Das mittlere Zeitalter
Das Mittelalter ist die lange (um genau zu sein: 1000 Jahre lange) Brücke zwischen der Antike und der Neuzeit. Grob datiert wird der Beginn dieses Zeitalters auf das Jahr 500 nach Christi Geburt. Mit dem Ende des Römischen Reichs als jahrhundertelangem Hort der Macht und Quelle des Fortschritts in Europa zerfielen seine ehemaligen Territorien in viele kleine feudale Strukturen. Eintausend Jahre lang entwickelten sich Kultur, Wissenschaft und Gesellschaft in Mitteleuropa nur noch sehr langsam weiter. Das Leben unter der Knute des Klerus und des Adels gerann in totaler Entschleunigung und gewährte nur sehr wenigen Menschen Freiheit, Bildung und Wohlstand.

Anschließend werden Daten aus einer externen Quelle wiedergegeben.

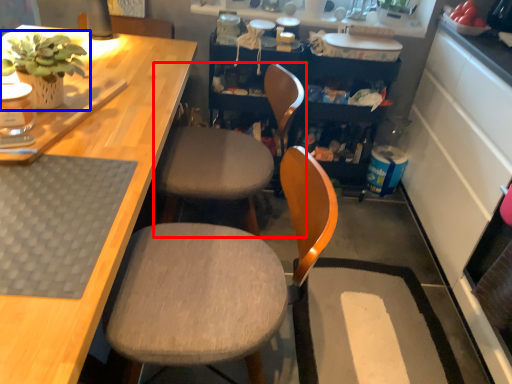 Question: Which object is closer to the camera taking this photo, chair (highlighted by a red box) or houseplant (highlighted by a blue box)?

Choices:
 (A) chair
 (B) houseplant

Answer: (B) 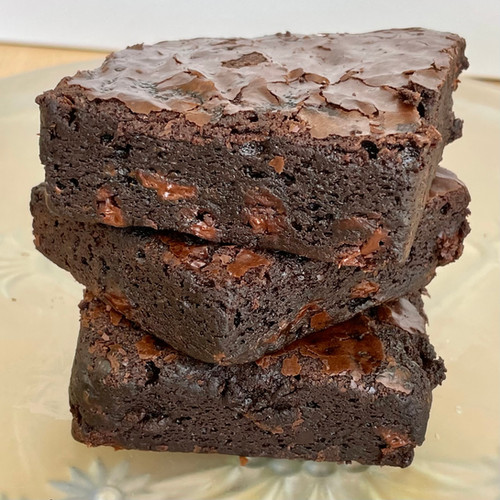 Where is `flower design`? This screenshot has width=500, height=500. flower design is located at coordinates (109, 492). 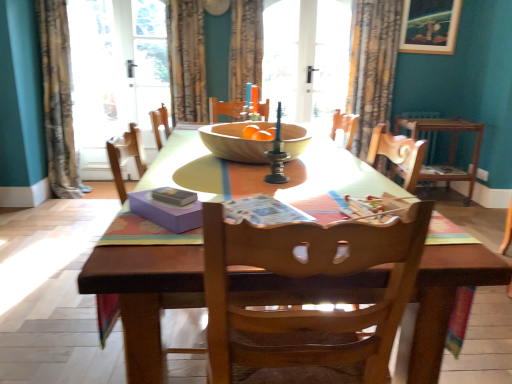 Question: Considering their positions, is patterned fabric curtain at left, which appears as the 1th curtain when viewed from the left, located in front of or behind wooden bowl at center?

Choices:
 (A) behind
 (B) front

Answer: (A)

Question: Is patterned fabric curtain at left, arranged as the fourth curtain when viewed from the right, inside or outside of wooden bowl at center?

Choices:
 (A) outside
 (B) inside

Answer: (A)

Question: Estimate the real-world distances between objects in this image. Which object is closer to the wooden chair at right, the second chair in the left-to-right sequence?

Choices:
 (A) patterned fabric curtain at upper right, which is the 1th curtain from right to left
 (B) white glossy screen door at upper left
 (C) velvet-like brown curtain at upper center, the 3th curtain in the right-to-left sequence
 (D) wooden bowl at center
 (E) wooden table at center

Answer: (A)

Question: Estimate the real-world distances between objects in this image. Which object is farther from the printed paper magazine at center, the 1th magazine from the right?

Choices:
 (A) white glossy screen door at upper left
 (B) textured fabric curtain at upper center, marked as the 2th curtain in a right-to-left arrangement
 (C) wooden picture frame at upper right
 (D) wooden table at center
 (E) wooden bowl at center

Answer: (C) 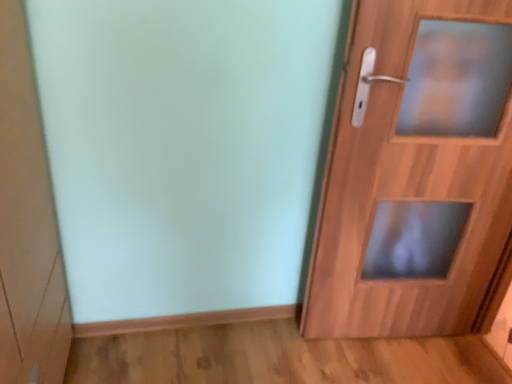 Image resolution: width=512 pixels, height=384 pixels. Identify the location of free spot to the right of wooden door at right. (442, 354). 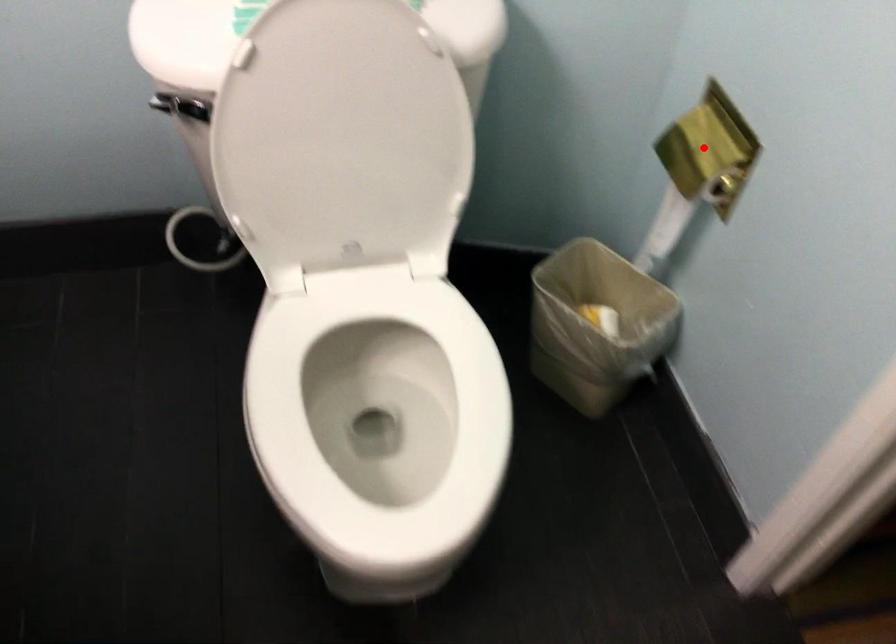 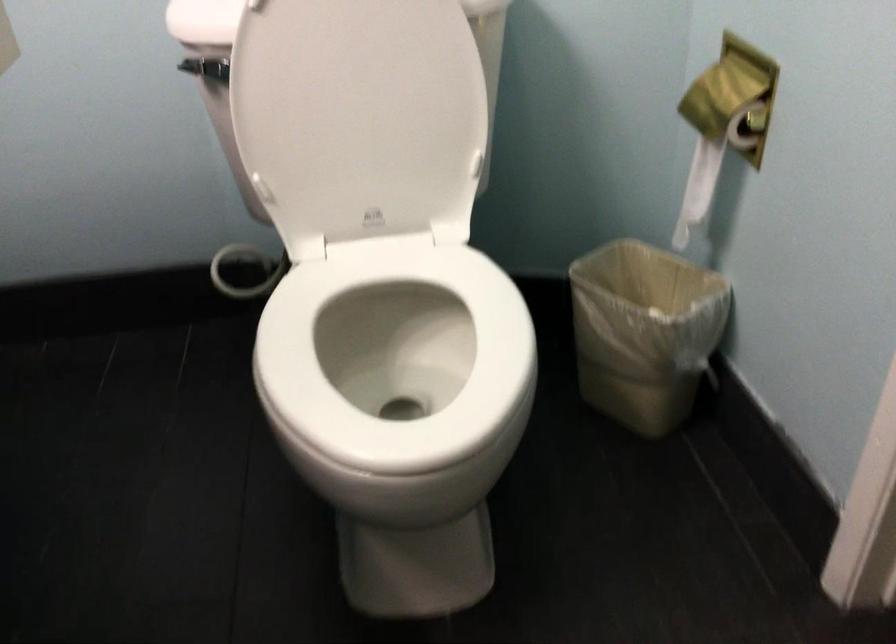 Find the pixel in the second image that matches the highlighted location in the first image.

(722, 91) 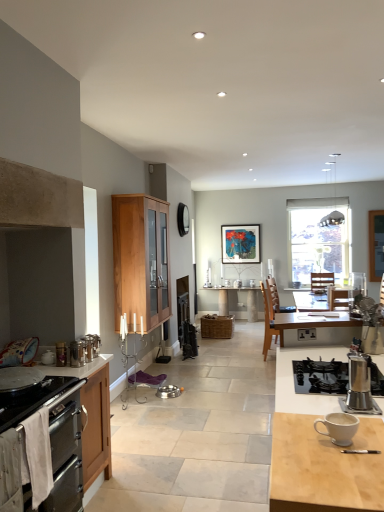 Where is `vacant space in front of metallic silver canister at left, the 2th kitchen appliance in the back-to-front sequence`? vacant space in front of metallic silver canister at left, the 2th kitchen appliance in the back-to-front sequence is located at coordinates (77, 371). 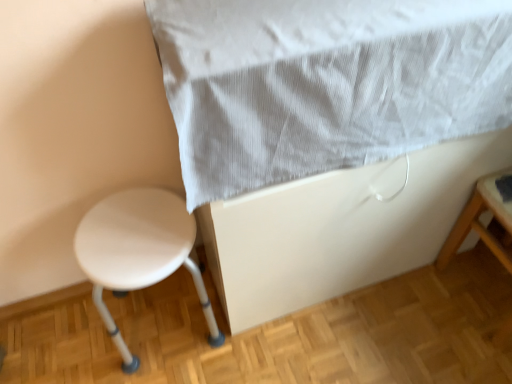 Question: Is point (210, 324) positioned closer to the camera than point (248, 178)?

Choices:
 (A) closer
 (B) farther

Answer: (B)

Question: From the image's perspective, relative to white textured fabric at upper center, is white plastic stool at lower left above or below?

Choices:
 (A) below
 (B) above

Answer: (A)

Question: Looking at their shapes, would you say white plastic stool at lower left is wider or thinner than white textured fabric at upper center?

Choices:
 (A) thin
 (B) wide

Answer: (A)

Question: In terms of size, does white textured fabric at upper center appear bigger or smaller than white plastic stool at lower left?

Choices:
 (A) small
 (B) big

Answer: (B)

Question: Considering the positions of point (478, 44) and point (182, 249), is point (478, 44) closer or farther from the camera than point (182, 249)?

Choices:
 (A) closer
 (B) farther

Answer: (A)

Question: In terms of height, does white textured fabric at upper center look taller or shorter compared to white plastic stool at lower left?

Choices:
 (A) short
 (B) tall

Answer: (A)

Question: From a real-world perspective, is white textured fabric at upper center physically located above or below white plastic stool at lower left?

Choices:
 (A) below
 (B) above

Answer: (B) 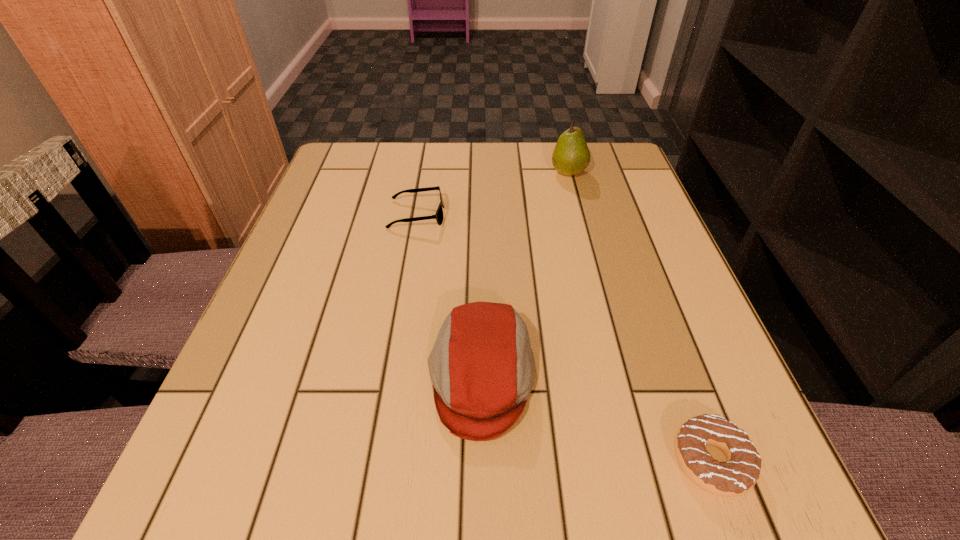 Find the location of a particular element. free space located on the left of the doughnut is located at coordinates (502, 461).

Image resolution: width=960 pixels, height=540 pixels. I want to click on object that is at the far edge, so click(x=571, y=156).

Locate an element on the screen. object present at the near edge is located at coordinates (737, 476).

Find the location of a particular element. Image resolution: width=960 pixels, height=540 pixels. pear that is at the right edge is located at coordinates point(571,156).

What are the coordinates of `doughnut situated at the right edge` in the screenshot? It's located at (737, 476).

The image size is (960, 540). I want to click on object at the far right corner, so click(571, 156).

Locate an element on the screen. Image resolution: width=960 pixels, height=540 pixels. object that is at the near right corner is located at coordinates (737, 476).

Find the location of a particular element. This screenshot has height=540, width=960. free space at the far edge of the desktop is located at coordinates (474, 150).

In the image, there is a desktop. At what (x,y) coordinates should I click in order to perform the action: click on blank space at the near edge. Please return your answer as a coordinate pair (x, y). Looking at the image, I should click on 444,475.

In the image, there is a desktop. Find the location of `free space at the left edge`. free space at the left edge is located at coordinates (328, 242). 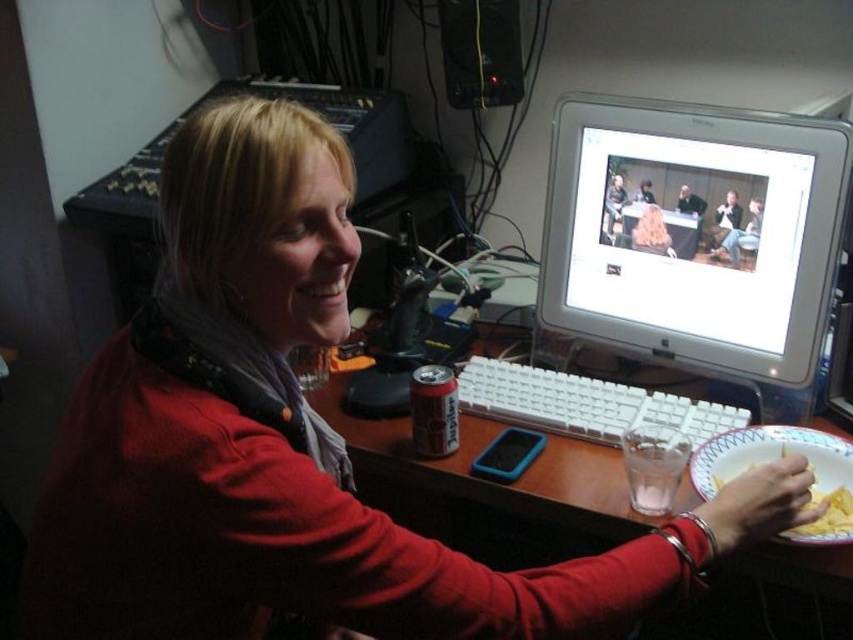 Between point (488, 492) and point (590, 404), which one is positioned behind?

Positioned behind is point (590, 404).

Who is taller, wooden desk at center or white plastic keyboard at center?

wooden desk at center

Is point (547, 467) positioned after point (581, 432)?

No, (547, 467) is in front of (581, 432).

Identify the location of wooden desk at center. The image size is (853, 640). (479, 477).

Can you confirm if white glossy monitor at upper center is taller than white plastic keyboard at center?

Indeed, white glossy monitor at upper center has a greater height compared to white plastic keyboard at center.

Does white glossy monitor at upper center come behind white plastic keyboard at center?

No, it is not.

Between point (589, 125) and point (676, 422), which one is positioned in front?

Positioned in front is point (676, 422).

Find the location of a particular element. The height and width of the screenshot is (640, 853). white glossy monitor at upper center is located at coordinates (694, 232).

Measure the distance between white plastic keyboard at center and white paper plate at lower right.

white plastic keyboard at center is 16.76 centimeters away from white paper plate at lower right.

Is white plastic keyboard at center wider than white paper plate at lower right?

Yes, white plastic keyboard at center is wider than white paper plate at lower right.

Is point (569, 419) in front of point (817, 474)?

That is False.

Locate an element on the screen. The image size is (853, 640). white plastic keyboard at center is located at coordinates (584, 403). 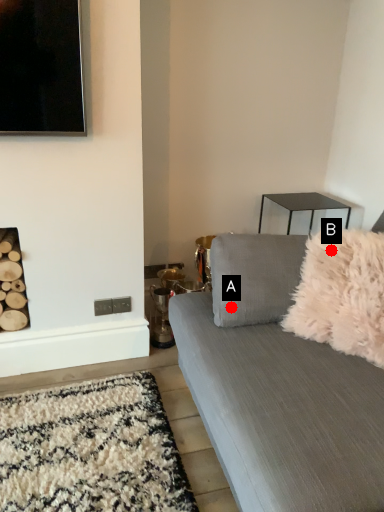 Question: Two points are circled on the image, labeled by A and B beside each circle. Among these points, which one is nearest to the camera?

Choices:
 (A) A is closer
 (B) B is closer

Answer: (B) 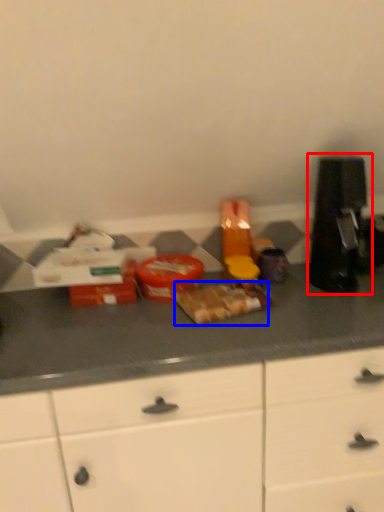 Question: Among these objects, which one is nearest to the camera, coffee machine (highlighted by a red box) or food (highlighted by a blue box)?

Choices:
 (A) coffee machine
 (B) food

Answer: (B) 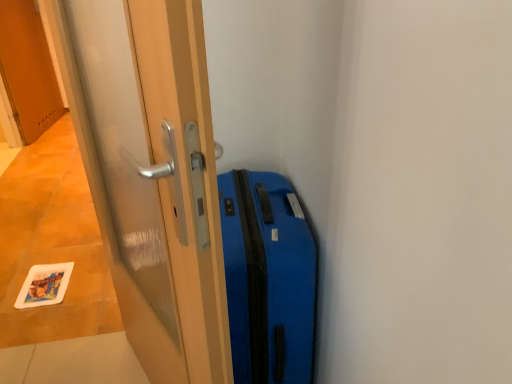 Question: Is transparent glass door at center, which ranks as the 2th door in back-to-front order, at the left side of blue matte suitcase at right?

Choices:
 (A) yes
 (B) no

Answer: (A)

Question: Does transparent glass door at center, marked as the second door in a left-to-right arrangement, have a greater height compared to blue matte suitcase at right?

Choices:
 (A) no
 (B) yes

Answer: (B)

Question: From the image's perspective, is transparent glass door at center, positioned as the second door in top-to-bottom order, on blue matte suitcase at right?

Choices:
 (A) yes
 (B) no

Answer: (A)

Question: Considering the relative sizes of transparent glass door at center, marked as the second door in a left-to-right arrangement, and blue matte suitcase at right in the image provided, is transparent glass door at center, marked as the second door in a left-to-right arrangement, smaller than blue matte suitcase at right?

Choices:
 (A) yes
 (B) no

Answer: (B)

Question: Would you consider transparent glass door at center, arranged as the 1th door when viewed from the front, to be distant from blue matte suitcase at right?

Choices:
 (A) no
 (B) yes

Answer: (A)

Question: Considering the positions of blue matte suitcase at right and wooden door at upper left, acting as the 1th door starting from the top, in the image, is blue matte suitcase at right taller or shorter than wooden door at upper left, acting as the 1th door starting from the top,?

Choices:
 (A) tall
 (B) short

Answer: (B)

Question: Does point (270, 278) appear closer or farther from the camera than point (42, 44)?

Choices:
 (A) closer
 (B) farther

Answer: (A)

Question: From a real-world perspective, is blue matte suitcase at right physically located above or below wooden door at upper left, the second door in the right-to-left sequence?

Choices:
 (A) above
 (B) below

Answer: (B)

Question: Would you say blue matte suitcase at right is to the left or to the right of wooden door at upper left, the second door in the right-to-left sequence, in the picture?

Choices:
 (A) left
 (B) right

Answer: (B)

Question: Visually, is wooden door at upper left, acting as the 1th door starting from the top, positioned to the left or to the right of transparent glass door at center, which is the first door in right-to-left order?

Choices:
 (A) right
 (B) left

Answer: (B)

Question: Is point (48, 49) closer or farther from the camera than point (159, 354)?

Choices:
 (A) farther
 (B) closer

Answer: (A)

Question: Would you say wooden door at upper left, marked as the 2th door in a front-to-back arrangement, is inside or outside transparent glass door at center, positioned as the second door in top-to-bottom order?

Choices:
 (A) inside
 (B) outside

Answer: (B)

Question: From the image's perspective, is wooden door at upper left, the second door ordered from the bottom, above or below transparent glass door at center, which is the first door in right-to-left order?

Choices:
 (A) above
 (B) below

Answer: (A)

Question: From the image's perspective, is transparent glass door at center, which is the first door in right-to-left order, positioned above or below wooden door at upper left, which is the first door in left-to-right order?

Choices:
 (A) below
 (B) above

Answer: (A)

Question: Relative to wooden door at upper left, the second door in the right-to-left sequence, is transparent glass door at center, marked as the second door in a left-to-right arrangement, in front or behind?

Choices:
 (A) front
 (B) behind

Answer: (A)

Der Audienzsaal des Papstpalasts in Avignon. Hier residierten Päpste und Gegenpäpste von 1335 bis 1430 – einer unfehlbarer als der andere.
24 mm | f/11 | 0,5 s | ISO 100
Um das Jahr 1500 herum geriet diese fest gefügte Ordnung durch Ereignisse ins Wanken, die das Mittelalter jäh beendeten. Die Erfindung des Buchdrucks und damit die Verbreitung von Wissen und Information über eine kleine Kaste Privilegierter hinaus ermöglichte erst das Zeitalter der Aufklärung. Die Reformation beendete die jahrhundertelange Unterdrückung durch die Kollaboration der katholischen Kirche und der weltlichen Mächte. Das Aufkommen der Feuerwaffen beendete die Blütezeit der Ritter, deren Rüstung zwar noch etwas Schutz gegen fliegende Kugeln bot, deren Schwerter aber der Reichweite der neuen Waffen hoffnungslos unterlegen waren. Die Entdeckung Amerikas im Jahr 1492 öffnete letztlich die engen Horizonte und löste die geronnene Zeit. Eine neue Ära begann: die Neuzeit. Unsere Zeit.
Expertise
Das vorliegende Buch ist kein Geschichtsbuch. Der Autor ist kein Geschichtslehrer. Der Autor behauptet nicht einmal, über besonders tief greifende Kenntnisse über das Mittelalter zu verfügen. Jeder versierte Historiker und Hardcore-Reenactor wird sowohl in diesem Text als auch in vielen Fotos historische Fehler und Schwachstellen finden. Es geht in diesem Werk aber auch gar nicht um historische Akkuratesse, sondern um Anleitungen und Tipps zum Fotografieren. Es geht um Spaß am kreativen Tun. Es geht hier nicht um Bildung, sondern um Bilder!
Überall in Deutschland findet man – neben allerlei Brauchtum – Gebäude und Anlagen aus dem Mittelalter, die über die Jahrhunderte erhalten blieben und den Grundstock unseres kulturellen Erbes bilden: Burgen und Schlösser, Klöster und Kirchen, Stadtmauern und Stadtkerne, Brunnen, Türme, Gräben und viele andere steinerne Zeugen der Vergangenheit.
Auch einige sehr beeindruckende Lebewesen, die aus den Tiefen des Mittelalters stammen, haben bis heute überlebt: Bäume, die seit Jahrhunderten existieren und schon zu Zeiten der Ritter so groß und beeindruckend oder kulturell so bedeutsam waren, dass sie nicht gefällt wurden und den Holzhunger der damaligen Zeit überlebten.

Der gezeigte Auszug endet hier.